I don’t usually watch The Rachel Maddow Show but I happened to catch part of it last night. Maddow spent about 15 minutes reviewing some basic history of Reconstruction culminating in a discussion of the 1871 Ku Klux Klan Act, which criminalized conspiracies to intimidate voters in federal elections. The Klan Act is currently the basis for a Democratic Party lawsuit against the Trump campaign, citing his encouragement of “poll-watchers” as a conspiracy to intimidate Democratic voters. It was a happy surprise to see this period of American history the subject of a hard-hitting news program, and Maddow did a good job of covering it.

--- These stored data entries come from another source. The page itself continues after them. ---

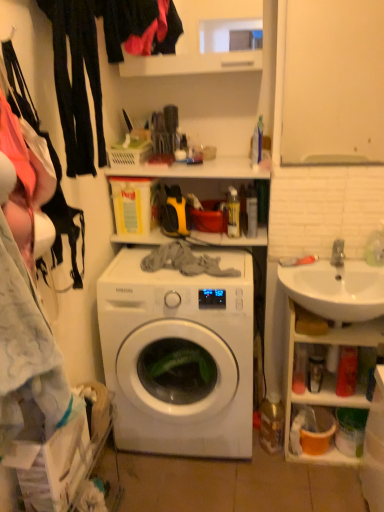 Question: Is matte black fabric at upper left taller than white glossy washing machine at center?

Choices:
 (A) yes
 (B) no

Answer: (B)

Question: Is matte black fabric at upper left shorter than white glossy washing machine at center?

Choices:
 (A) yes
 (B) no

Answer: (A)

Question: From the image's perspective, is matte black fabric at upper left located beneath white glossy washing machine at center?

Choices:
 (A) yes
 (B) no

Answer: (B)

Question: Is matte black fabric at upper left bigger than white glossy washing machine at center?

Choices:
 (A) no
 (B) yes

Answer: (A)

Question: From a real-world perspective, is matte black fabric at upper left over white glossy washing machine at center?

Choices:
 (A) no
 (B) yes

Answer: (B)

Question: Do you think matte black fabric at upper left is within white glossy washing machine at center, or outside of it?

Choices:
 (A) outside
 (B) inside

Answer: (A)

Question: From a real-world perspective, is matte black fabric at upper left positioned above or below white glossy washing machine at center?

Choices:
 (A) above
 (B) below

Answer: (A)

Question: In terms of size, does matte black fabric at upper left appear bigger or smaller than white glossy washing machine at center?

Choices:
 (A) small
 (B) big

Answer: (A)

Question: From the image's perspective, is matte black fabric at upper left located above or below white glossy washing machine at center?

Choices:
 (A) below
 (B) above

Answer: (B)

Question: In the image, is matte black fabric at upper left on the left side or the right side of white ceramic sink at right?

Choices:
 (A) left
 (B) right

Answer: (A)

Question: In terms of width, does matte black fabric at upper left look wider or thinner when compared to white ceramic sink at right?

Choices:
 (A) thin
 (B) wide

Answer: (A)

Question: From a real-world perspective, relative to white ceramic sink at right, is matte black fabric at upper left vertically above or below?

Choices:
 (A) below
 (B) above

Answer: (B)

Question: Considering their positions, is matte black fabric at upper left located in front of or behind white ceramic sink at right?

Choices:
 (A) behind
 (B) front

Answer: (B)

Question: From the image's perspective, is white glossy washing machine at center positioned above or below matte black fabric at upper left?

Choices:
 (A) above
 (B) below

Answer: (B)

Question: Is white glossy washing machine at center taller or shorter than matte black fabric at upper left?

Choices:
 (A) tall
 (B) short

Answer: (A) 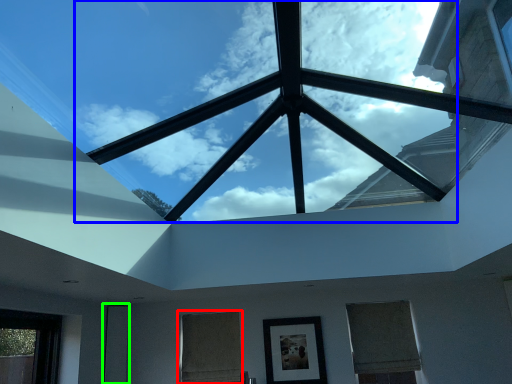 Question: Which object is positioned farthest from window (highlighted by a red box)? Select from cloud (highlighted by a blue box) and glass door (highlighted by a green box).

Choices:
 (A) cloud
 (B) glass door

Answer: (A) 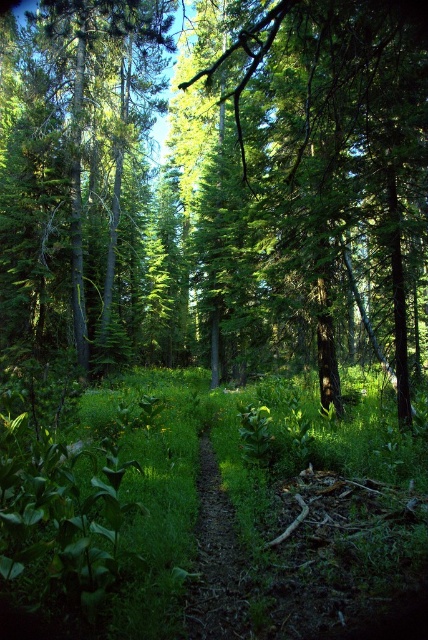 You are standing on the dirt path in the forest and see the green leafy grass at center and the green leafy tree at center. Which one is closer to you?

The green leafy grass at center is closer to you because it is further to the viewer than the green leafy tree at center.

You are a hiker walking along the dirt path at center in the forest. You notice a green leafy tree at center in front of you. Is the tree blocking your path or is it behind the path?

The green leafy tree at center is behind the dirt path at center, so it is not blocking your path. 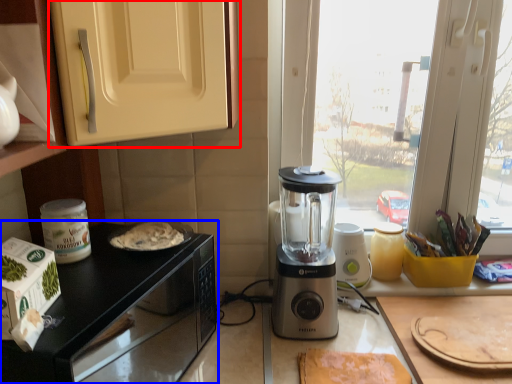 Question: Which point is further to the camera, cabinetry (highlighted by a red box) or countertop (highlighted by a blue box)?

Choices:
 (A) cabinetry
 (B) countertop

Answer: (B) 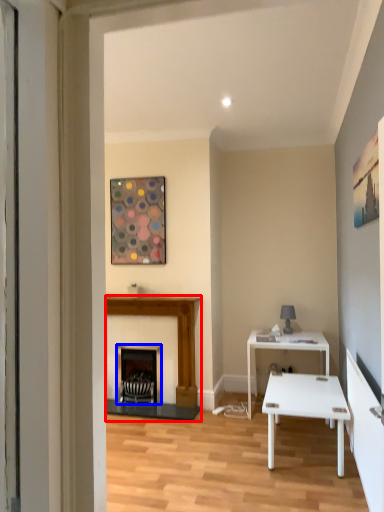 Question: Which object is closer to the camera taking this photo, fireplace (highlighted by a red box) or fireplace (highlighted by a blue box)?

Choices:
 (A) fireplace
 (B) fireplace

Answer: (A) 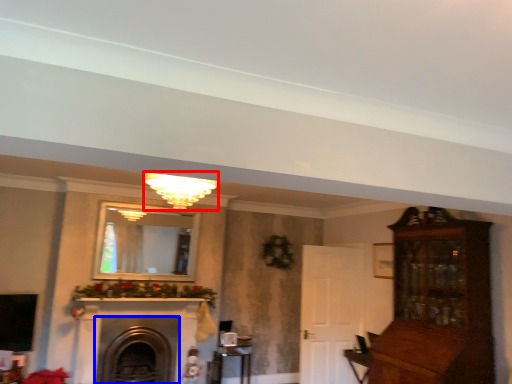 Question: Among these objects, which one is nearest to the camera, light fixture (highlighted by a red box) or fireplace (highlighted by a blue box)?

Choices:
 (A) light fixture
 (B) fireplace

Answer: (A) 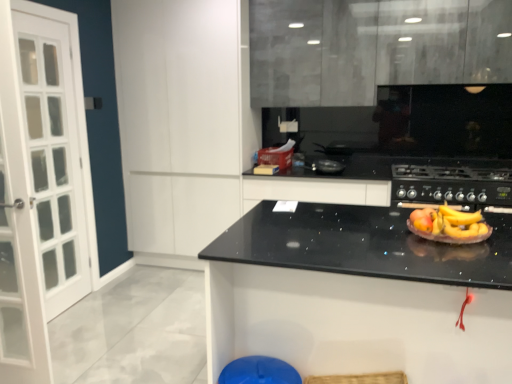 Question: Is blue plastic bar stool at lower center at the back of black granite countertop at center?

Choices:
 (A) no
 (B) yes

Answer: (A)

Question: Would you say blue plastic bar stool at lower center is part of black granite countertop at center's contents?

Choices:
 (A) yes
 (B) no

Answer: (A)

Question: Is black granite countertop at center bigger than blue plastic bar stool at lower center?

Choices:
 (A) yes
 (B) no

Answer: (A)

Question: Does black granite countertop at center have a greater width compared to blue plastic bar stool at lower center?

Choices:
 (A) yes
 (B) no

Answer: (A)

Question: Is the depth of black granite countertop at center greater than that of blue plastic bar stool at lower center?

Choices:
 (A) no
 (B) yes

Answer: (A)

Question: From the image's perspective, is black granite countertop at center above or below white matte cabinet at upper left, which is the first cabinetry in left-to-right order?

Choices:
 (A) below
 (B) above

Answer: (A)

Question: Is point (382, 307) closer or farther from the camera than point (164, 251)?

Choices:
 (A) farther
 (B) closer

Answer: (B)

Question: From a real-world perspective, is black granite countertop at center physically located above or below white matte cabinet at upper left, which is the first cabinetry in left-to-right order?

Choices:
 (A) above
 (B) below

Answer: (B)

Question: Considering their positions, is black granite countertop at center located in front of or behind white matte cabinet at upper left, which is the first cabinetry in left-to-right order?

Choices:
 (A) front
 (B) behind

Answer: (A)

Question: Is point (268, 372) closer or farther from the camera than point (245, 200)?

One thing that, for the sake of time and clarity, was omitted from her segment was the brief existence of the National Union Party—the party of Abraham Lincoln and Andrew Johnson in the 1864 presidential election. The Civil War had dragged on for many years and claimed the lives of thousands of Americans, and the nation held Lincoln responsible for it. This national displeasure (common during times of war) divided both political parties. The Democrats split into War and Copperhead factions, with Copperheads calling for an immediate end to the war. The Republicans were also splitting into a pro-Lincoln wing supporting moderate treatment of Confederates and a Radical wing supporting harsher policies against Confederates. In order to secure election Lincoln needed to pull War Democrats over to his side without losing the Radicals within his own party. The Republicans tried to do this by renaming their party the National Union Party and nominating a former Democrat and Southerner as their vice-presidential candidate. They wanted to make the preservation of the Union the central issue of the election, not the Union army’s performance.
Lincoln was not able to keep the Radical Republicans happy, so they split away to form the Radical Democracy Party. Thus the election of 1864 was a three-way race that pitted Democrats against Radical Republicans (Radical Democracy Party) and a fusion of moderate, Unionist Republicans and Democrats (National Union Party). The existence of the Radical Democracy Party threatened to put the Democrats in office, something the Radical Republicans did not want. They dissolved the Radical Democracy Party’s ticket shortly before the election in exchange for the removal of one of their enemies from Lincoln’s cabinet.
As we all know, Lincoln and Johnson won the election of 1864; what we tend to forget is that they were the only American presidents from the National Union Party. The policies that Johnson pursued as president reunited the Republicans, and the National Union Party was dead by the end of 1867. Maddow understandably skipped over this part of the story, but viewers confused about a Republican president with a Democratic vice-president can find an answer in this missing chapter.